> **Problem requirements**
Without including any images, reproduce each entry exactly.

Collected data:
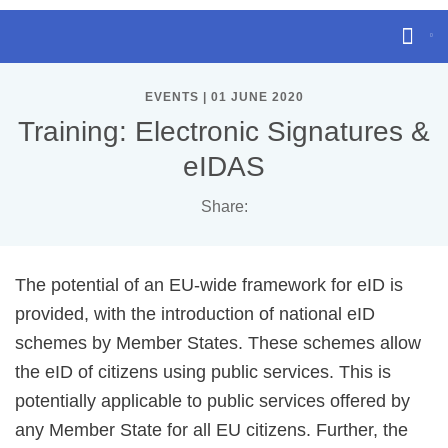
EVENTS | 01 JUNE 2020
Training: Electronic Signatures &
eIDAS
Share:
The potential of an EU-wide framework for eID is
provided, with the introduction of national eID
schemes by Member States. These schemes allow
the eID of citizens using public services. This is
potentially applicable to public services offered by
any Member State for all EU citizens. Further, the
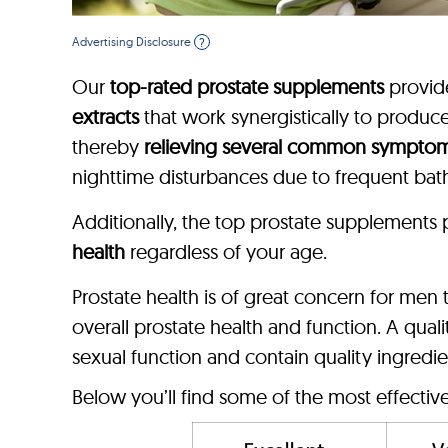
Advertising Disclosure
?
Our
top-rated prostate supplements
provi
extracts
that work synergistically to produ
thereby
relieving several common sympto
nighttime disturbances due to frequent bat
Additionally, the top prostate supplements
health
regardless of your age.
Prostate health is of great concern for me
overall prostate health and function. A qua
sexual function and contain quality ingredie
Below you’ll find some of the most effectiv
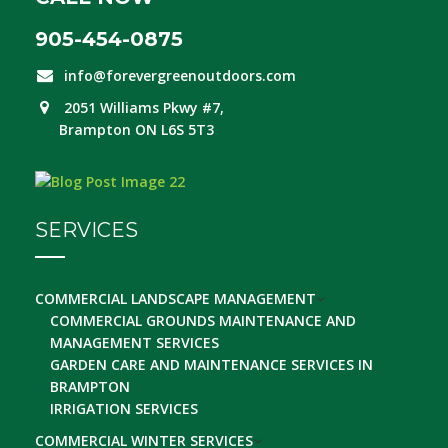
905-454-0875
info@forevergreenoutdoors.com
2051 Williams Pkwy #7,
Brampton ON L6S 5T3
SERVICES
COMMERCIAL LANDSCAPE MANAGEMENT
COMMERCIAL GROUNDS MAINTENANCE AND
MANAGEMENT SERVICES
GARDEN CARE AND MAINTENANCE SERVICES IN
BRAMPTON
IRRIGATION SERVICES
COMMERCIAL WINTER SERVICES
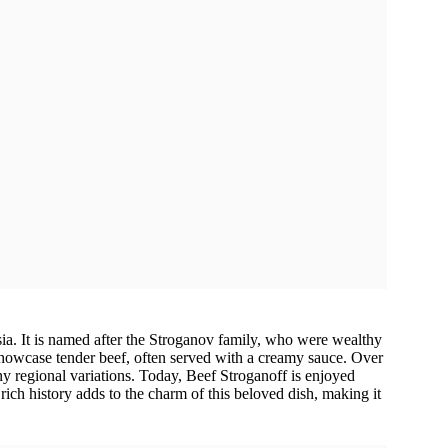
ia. It is named after the Stroganov family, who were wealthy
showcase tender beef, often served with a creamy sauce. Over
any regional variations. Today, Beef Stroganoff is enjoyed
 rich history adds to the charm of this beloved dish, making it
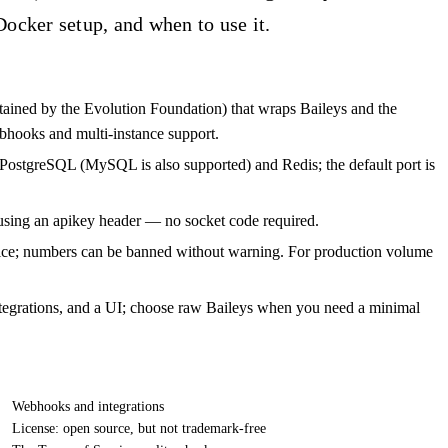
Docker setup, and when to use it.
ined by the Evolution Foundation) that wraps Baileys and the
hooks and multi-instance support.
PostgreSQL (MySQL is also supported) and Redis; the default port is
sing an apikey header — no socket code required.
vice; numbers can be banned without warning. For production volume
egrations, and a UI; choose raw Baileys when you need a minimal
Webhooks and integrations
License: open source, but not trademark-free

> **Solved exercise**
EVENTS | 01 JUNE 2020
Training: Electronic Signatures &
eIDAS
Share:
The potential of an EU-wide framework for eID is
provided, with the introduction of national eID
schemes by Member States. These schemes allow
the eID of citizens using public services. This is
potentially applicable to public services offered by
any Member State for all EU citizens. Further, the
Advertising Disclosure
?
Our
top-rated prostate supplements
provi
extracts
that work synergistically to produ
thereby
relieving several common sympto
nighttime disturbances due to frequent bat
Additionally, the top prostate supplements
health
regardless of your age.
Prostate health is of great concern for me
overall prostate health and function. A qua
sexual function and contain quality ingredie
Below you’ll find some of the most effectiv
905-454-0875
info@forevergreenoutdoors.com
2051 Williams Pkwy #7,
Brampton ON L6S 5T3
SERVICES
COMMERCIAL LANDSCAPE MANAGEMENT
COMMERCIAL GROUNDS MAINTENANCE AND
MANAGEMENT SERVICES
GARDEN CARE AND MAINTENANCE SERVICES IN
BRAMPTON
IRRIGATION SERVICES
COMMERCIAL WINTER SERVICES
ia. It is named after the Stroganov family, who were wealthy
showcase tender beef, often served with a creamy sauce. Over
any regional variations. Today, Beef Stroganoff is enjoyed
 rich history adds to the charm of this beloved dish, making it
Docker setup, and when to use it.
ined by the Evolution Foundation) that wraps Baileys and the
hooks and multi-instance support.
PostgreSQL (MySQL is also supported) and Redis; the default port is
sing an apikey header — no socket code required.
vice; numbers can be banned without warning. For production volume
egrations, and a UI; choose raw Baileys when you need a minimal
Webhooks and integrations
License: open source, but not trademark-free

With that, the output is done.